RECORDED DATA Block Start
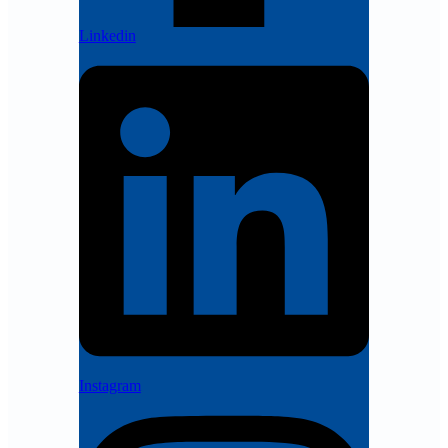
Linkedin
Instagram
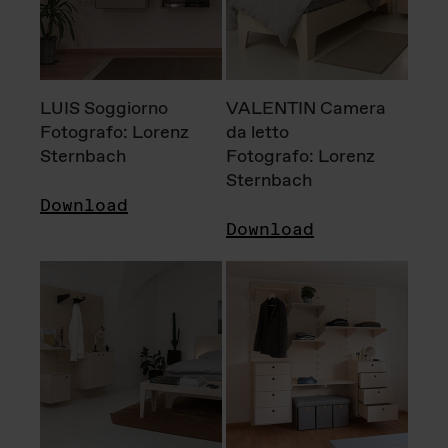
LUIS Soggiorno
VALENTIN Camera
Fotografo: Lorenz
da letto
Sternbach
Fotografo: Lorenz
Sternbach
Download
Download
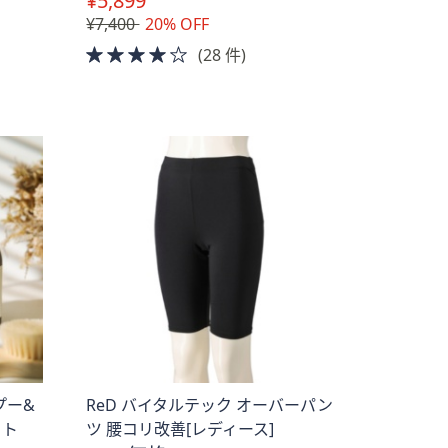
¥5,899
¥7,400
20% OFF
4.0
(28 件)
of
5
Stars
プー&
ReD バイタルテック オーバーパン
ット
ツ 腰コリ改善[レディース]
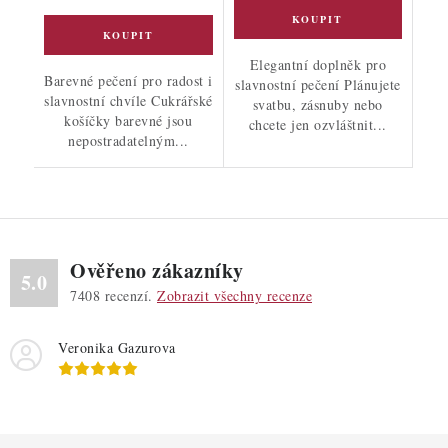
Elegantní doplněk pro
Barevné pečení pro radost i
slavnostní pečení Plánujete
slavnostní chvíle Cukrářské
svatbu, zásnuby nebo
košíčky barevné jsou
chcete jen ozvláštnit...
nepostradatelným...
Ověřeno zákazníky
5.0
7408
recenzí.
Zobrazit všechny recenze
Veronika Gazurova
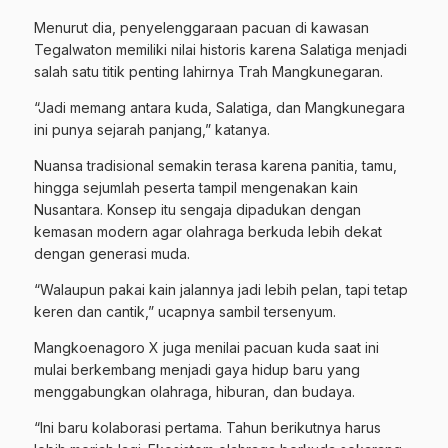
Menurut dia, penyelenggaraan pacuan di kawasan
Tegalwaton memiliki nilai historis karena Salatiga menjadi
salah satu titik penting lahirnya Trah Mangkunegaran.
“Jadi memang antara kuda, Salatiga, dan Mangkunegara
ini punya sejarah panjang,” katanya.
Nuansa tradisional semakin terasa karena panitia, tamu,
hingga sejumlah peserta tampil mengenakan kain
Nusantara. Konsep itu sengaja dipadukan dengan
kemasan modern agar olahraga berkuda lebih dekat
dengan generasi muda.
“Walaupun pakai kain jalannya jadi lebih pelan, tapi tetap
keren dan cantik,” ucapnya sambil tersenyum.
Mangkoenagoro X juga menilai pacuan kuda saat ini
mulai berkembang menjadi gaya hidup baru yang
menggabungkan olahraga, hiburan, dan budaya.
“Ini baru kolaborasi pertama. Tahun berikutnya harus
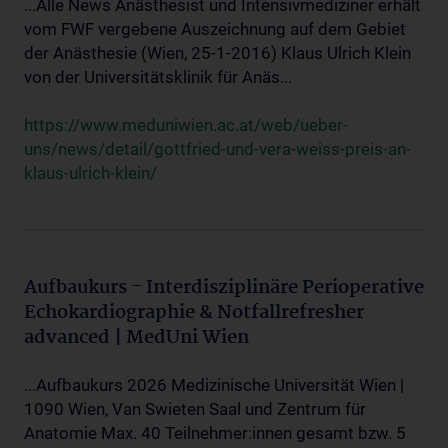
...Alle News Anästhesist und Intensivmediziner erhält
vom FWF vergebene Auszeichnung auf dem Gebiet
der Anästhesie (Wien, 25-1-2016) Klaus Ulrich Klein
von der Universitätsklinik für Anäs...
https://www.meduniwien.ac.at/web/ueber-
uns/news/detail/gottfried-und-vera-weiss-preis-an-
klaus-ulrich-klein/
Aufbaukurs - Interdisziplinäre Perioperative
Echokardiographie & Notfallrefresher
advanced | MedUni Wien
...Aufbaukurs 2026 Medizinische Universität Wien |
1090 Wien, Van Swieten Saal und Zentrum für
Anatomie Max. 40 Teilnehmer:innen gesamt bzw. 5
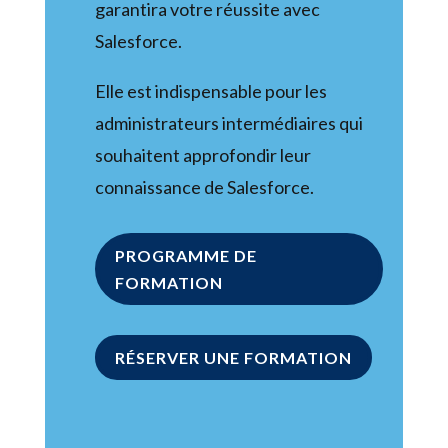
garantira votre réussite avec
Salesforce.
Elle est indispensable pour les
administrateurs intermédiaires qui
souhaitent approfondir leur
connaissance de Salesforce.
PROGRAMME DE
FORMATION
RÉSERVER UNE FORMATION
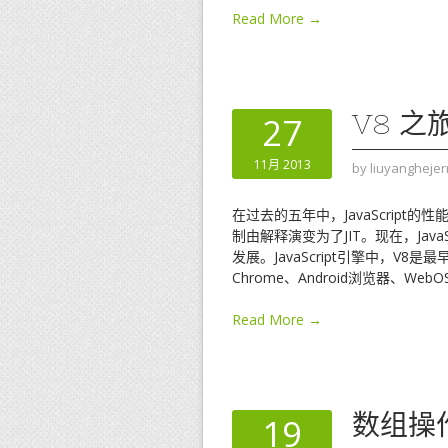
Read More →
V8 之旅
27
11月 2013
by
liuyanghejer
在过去的五年中，JavaScript的
制由解释演变为了JIT。现在，Java
发展。JavaScript引擎中，V8
Chrome、Android浏览器、W
Read More →
数组操作
19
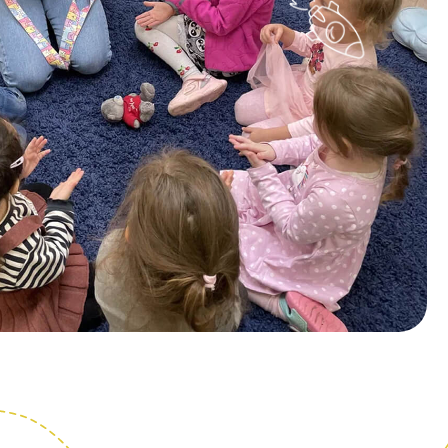
вку — и мы
обный день
тва с центром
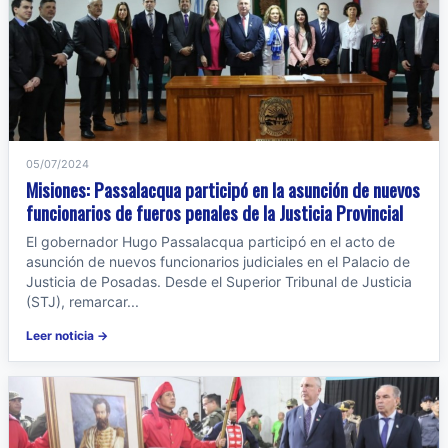
05/07/2024
Misiones: Passalacqua participó en la asunción de nuevos
funcionarios de fueros penales de la Justicia Provincial
El gobernador Hugo Passalacqua participó en el acto de
asunción de nuevos funcionarios judiciales en el Palacio de
Justicia de Posadas. Desde el Superior Tribunal de Justicia
(STJ), remarcar...
Leer noticia →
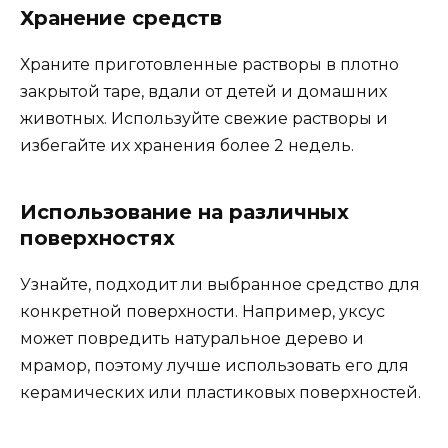
Хранение средств
Храните приготовленные растворы в плотно
закрытой таре, вдали от детей и домашних
животных. Используйте свежие растворы и
избегайте их хранения более 2 недель.
Использование на различных
поверхностях
Узнайте, подходит ли выбранное средство для
конкретной поверхности. Например, уксус
может повредить натуральное дерево и
мрамор, поэтому лучше использовать его для
керамических или пластиковых поверхностей.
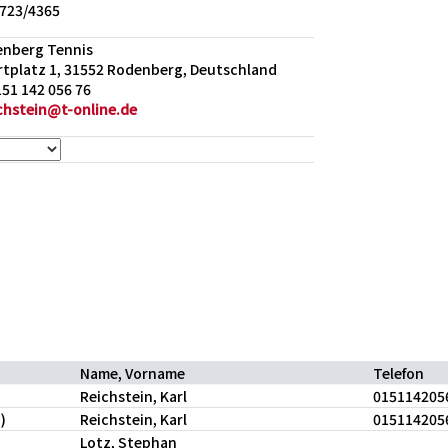
5723/4365
enberg Tennis
tplatz 1, 31552 Rodenberg, Deutschland
151 142 056 76
ichstein@t-online.de
Name, Vorname
Telefon
Reichstein, Karl
015114205
)
Reichstein, Karl
015114205
Lotz, Stephan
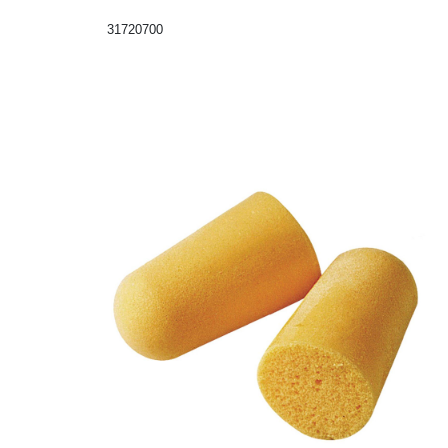
31720700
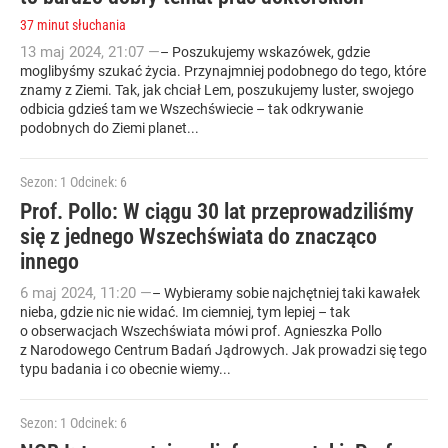
37 minut słuchania
13
maj
2024
,
21:07
—
– Poszukujemy wskazówek, gdzie
moglibyśmy szukać życia. Przynajmniej podobnego do tego, które
znamy z Ziemi. Tak, jak chciał Lem, poszukujemy luster, swojego
odbicia gdzieś tam we Wszechświecie – tak odkrywanie
podobnych do Ziemi planet...
Sezon: 1
Odcinek: 6
Prof. Pollo: W ciągu 30 lat przeprowadziliśmy
się z jednego Wszechświata do znacząco
innego
6
maj
2024
,
11:20
—
– Wybieramy sobie najchętniej taki kawałek
nieba, gdzie nic nie widać. Im ciemniej, tym lepiej – tak
o obserwacjach Wszechświata mówi prof. Agnieszka Pollo
z Narodowego Centrum Badań Jądrowych. Jak prowadzi się tego
typu badania i co obecnie wiemy...
Sezon: 1
Odcinek: 6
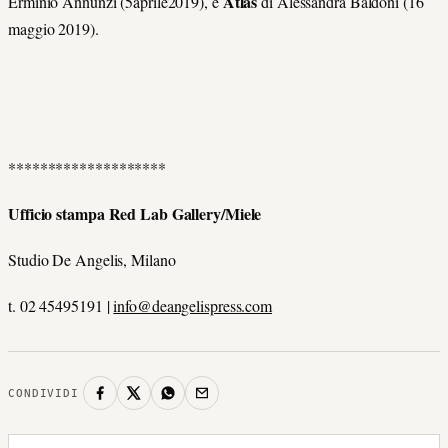
Atlas
Erminio Annunzi (5aprile2019), e
di Alessandra Baldoni (16
maggio 2019).
********************
Ufficio stampa Red Lab Gallery/Miele
Studio De Angelis, Milano
t. 02 45495191 |
info@deangelispress.com
CONDIVIDI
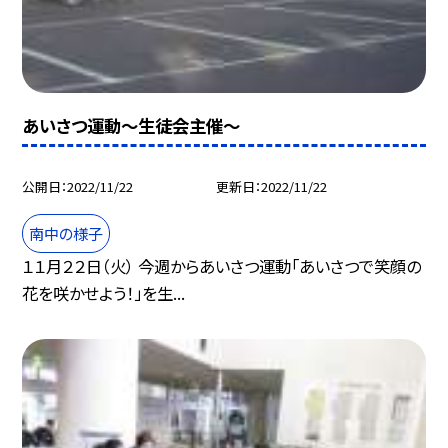
あいさつ運動〜生徒会主催〜
公開日
2022/11/22
更新日
2022/11/22
南中の様子
１１月２２日（火） 今週からあいさつ運動「あいさつで笑顔の
花を咲かせよう！」を生...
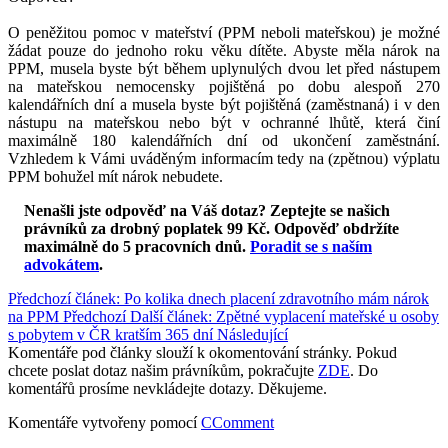
O peněžitou pomoc v mateřství (PPM neboli mateřskou) je možné
žádat pouze do jednoho roku věku dítěte. Abyste měla nárok na
PPM, musela byste být během uplynulých dvou let před nástupem
na mateřskou nemocensky pojištěná po dobu alespoň 270
kalendářních dní a musela byste být pojištěná (zaměstnaná) i v den
nástupu na mateřskou nebo být v ochranné lhůtě, která činí
maximálně 180 kalendářních dní od ukončení zaměstnání.
Vzhledem k Vámi uváděným informacím tedy na (zpětnou) výplatu
PPM bohužel mít nárok nebudete.
Nenašli jste odpověď na Váš dotaz? Zeptejte se našich
právníků za drobný poplatek 99 Kč.
Odpověď obdržíte
maximálně do 5 pracovních dnů
.
Poradit se s naším
advokátem
.
Předchozí článek: Po kolika dnech placení zdravotního mám nárok
na PPM
Předchozí
Další článek: Zpětné vyplacení mateřské u osoby
s pobytem v ČR kratším 365 dní
Následující
Komentáře pod články slouží k okomentování stránky. Pokud
chcete poslat dotaz našim právníkům, pokračujte
ZDE
. Do
komentářů prosíme nevkládejte dotazy. Děkujeme.
Komentáře vytvořeny pomocí
CComment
RECORDED DATA Block End
PROBLEM STATEMENT: Nothing but the lines from the one that contains "maximálně do 5 pracovních dnů" through the last line of the entries should appear in your reply, each repeated exactly.

OUTPUT BELOW:
maximálně do 5 pracovních dnů
.
Poradit se s naším
advokátem
.
Předchozí článek: Po kolika dnech placení zdravotního mám nárok
na PPM
Předchozí
Další článek: Zpětné vyplacení mateřské u osoby
s pobytem v ČR kratším 365 dní
Následující
Komentáře pod články slouží k okomentování stránky. Pokud
chcete poslat dotaz našim právníkům, pokračujte
ZDE
. Do
komentářů prosíme nevkládejte dotazy. Děkujeme.
Komentáře vytvořeny pomocí
CComment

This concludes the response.